= RECORDS =
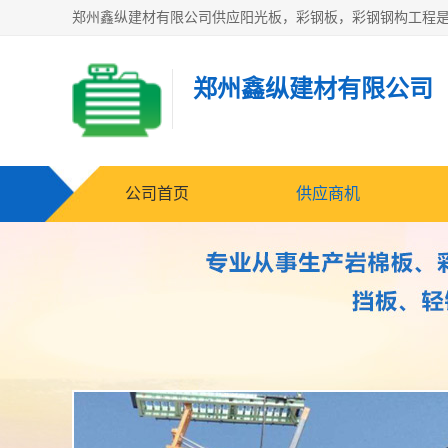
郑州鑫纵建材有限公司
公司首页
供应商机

---

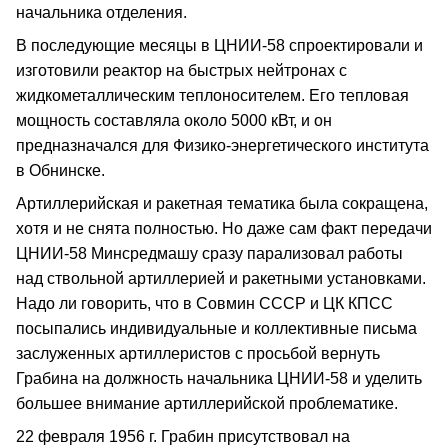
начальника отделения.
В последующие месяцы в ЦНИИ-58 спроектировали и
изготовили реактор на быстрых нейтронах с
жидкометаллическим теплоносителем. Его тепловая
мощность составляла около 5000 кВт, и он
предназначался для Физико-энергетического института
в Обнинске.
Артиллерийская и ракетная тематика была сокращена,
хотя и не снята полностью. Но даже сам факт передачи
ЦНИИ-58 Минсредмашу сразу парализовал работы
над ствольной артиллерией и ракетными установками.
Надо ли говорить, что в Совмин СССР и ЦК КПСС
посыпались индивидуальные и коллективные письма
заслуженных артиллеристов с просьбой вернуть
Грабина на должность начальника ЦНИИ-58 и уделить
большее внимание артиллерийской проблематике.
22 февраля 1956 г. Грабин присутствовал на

...

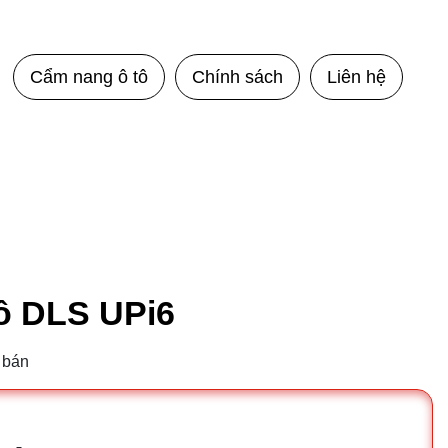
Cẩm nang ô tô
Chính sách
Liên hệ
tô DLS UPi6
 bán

= EXERCISE PROMPT =
Copy each line in the entries above where the word "начальника" shows up.

= RESULT OF THE TASK =
начальника отделения.
Грабина на должность начальника ЦНИИ-58 и уделить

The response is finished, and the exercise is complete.